そして気持ちが落ち着かない今思う事は、「しばらくは前向きに自分の気持ちを上げようとしない方がいいな」ということです。

 

私自身少し経験があるのですが、自分をアゲて前向きになるやり方は、ある程度期間が決まっている時には有効ですが、終わりが無い・あるいは見えない時には危険だという事です。いつかエネルギー切れを起こし、焦りと罪悪感、無力感をより強く感じるようになると思うからです。

今無理に前向きにふるまうことは恐らく自分には合わない。今は落ち込んだり揺れたりすることを少し許して、ちょっとペースを落とし、気持ちが動くことを少しずつやっていくのがいいと思います。そして色々な力(ブログ、精神腫瘍科、5years等)を自分のペースで使い、少しでもストレスを小さくしたいと思っています。

何よりも自分を守らねばと思います。

 

 

5、最後に

とは言えこの先のことを考えると怖くて仕方ありません。不安感が大きく精神的にギリギリだと思います。

私達はまずは放射線科を受診し、腫れて痛みのあるリンパ節部分に対処してもらいます。その後は主治医と相談し、この先どうしていくかを考えていくのだと思います。

 

唯一の救いは抗がん剤治療をストップすることにより、今出ている様々な副作用が小さくなっていくということです。足の出血、倦怠感、脱毛、静脈炎等は少しずつ癒されていくでしょう。

そして去年の2月~6月頃までの休薬期間、がんは私達の心配に反して、大きくなるどころか小さくなりました。体が少しでも楽になれば、エネルギーが生まれます。私は母の生命力に希望を持つと共に、肺炎が治まり新たな治療選択肢が生まれることを心から祈ります。

 

「まずは一つ一つ、一日一日。どんなに焦っても一回で出来ることは少ない。1年後のことなんか誰にもわからない」と、自分に言い聞かせて日々を過ごしていきたいです。

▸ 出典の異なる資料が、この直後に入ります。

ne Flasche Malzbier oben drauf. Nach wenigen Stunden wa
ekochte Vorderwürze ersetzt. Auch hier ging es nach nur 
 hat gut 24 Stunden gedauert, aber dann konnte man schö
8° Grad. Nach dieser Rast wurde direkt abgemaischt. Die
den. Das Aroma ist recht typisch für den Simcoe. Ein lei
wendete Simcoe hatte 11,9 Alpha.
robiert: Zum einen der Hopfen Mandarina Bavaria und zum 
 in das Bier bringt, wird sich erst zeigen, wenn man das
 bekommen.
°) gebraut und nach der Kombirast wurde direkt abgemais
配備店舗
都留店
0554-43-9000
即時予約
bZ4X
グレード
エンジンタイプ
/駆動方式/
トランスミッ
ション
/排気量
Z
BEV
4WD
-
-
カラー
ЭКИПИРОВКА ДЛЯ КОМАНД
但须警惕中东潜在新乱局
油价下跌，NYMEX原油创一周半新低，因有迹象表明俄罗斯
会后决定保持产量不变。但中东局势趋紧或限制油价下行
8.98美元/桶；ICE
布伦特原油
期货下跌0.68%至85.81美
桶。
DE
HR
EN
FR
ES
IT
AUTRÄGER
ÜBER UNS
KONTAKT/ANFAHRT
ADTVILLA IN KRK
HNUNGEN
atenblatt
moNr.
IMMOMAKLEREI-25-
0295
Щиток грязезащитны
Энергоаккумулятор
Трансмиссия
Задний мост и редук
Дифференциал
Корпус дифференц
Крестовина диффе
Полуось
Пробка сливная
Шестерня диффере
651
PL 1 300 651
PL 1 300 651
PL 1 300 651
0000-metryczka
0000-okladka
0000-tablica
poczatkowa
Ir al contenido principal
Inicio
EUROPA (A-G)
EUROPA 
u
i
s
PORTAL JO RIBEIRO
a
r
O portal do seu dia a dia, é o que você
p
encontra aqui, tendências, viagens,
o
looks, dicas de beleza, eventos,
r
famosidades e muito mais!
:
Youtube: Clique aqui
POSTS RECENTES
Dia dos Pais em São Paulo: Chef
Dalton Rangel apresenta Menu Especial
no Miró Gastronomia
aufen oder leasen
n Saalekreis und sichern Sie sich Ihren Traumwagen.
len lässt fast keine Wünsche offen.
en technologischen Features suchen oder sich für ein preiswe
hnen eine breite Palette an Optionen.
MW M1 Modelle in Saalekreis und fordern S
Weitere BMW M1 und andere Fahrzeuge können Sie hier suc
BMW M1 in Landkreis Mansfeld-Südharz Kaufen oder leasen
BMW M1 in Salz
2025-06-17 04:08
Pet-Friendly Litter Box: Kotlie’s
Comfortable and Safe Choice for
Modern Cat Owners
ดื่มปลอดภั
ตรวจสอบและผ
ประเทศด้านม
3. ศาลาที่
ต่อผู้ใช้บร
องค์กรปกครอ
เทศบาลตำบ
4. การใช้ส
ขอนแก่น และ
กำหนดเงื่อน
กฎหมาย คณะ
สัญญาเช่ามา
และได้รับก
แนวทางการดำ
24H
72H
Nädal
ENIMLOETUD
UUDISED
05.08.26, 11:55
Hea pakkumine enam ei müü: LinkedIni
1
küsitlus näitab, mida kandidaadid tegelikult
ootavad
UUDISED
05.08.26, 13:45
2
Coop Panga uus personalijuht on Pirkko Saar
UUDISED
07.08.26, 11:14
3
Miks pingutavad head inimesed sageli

あとは自分が楽しい、やりたいと思う事をやることを自分に許したい。スモールステップで目標に近づいていきたいです。

「俺まだなんにも親孝行出来てないよ。心配しかかけてないよ。もっと長く一緒にいたい。もっと色々なものを見せたい。もっと色々してあげあたい。自分の成長した姿を見せたい」と思います。

 

どうか2022年が良い年になりますように。私は心から祈ります。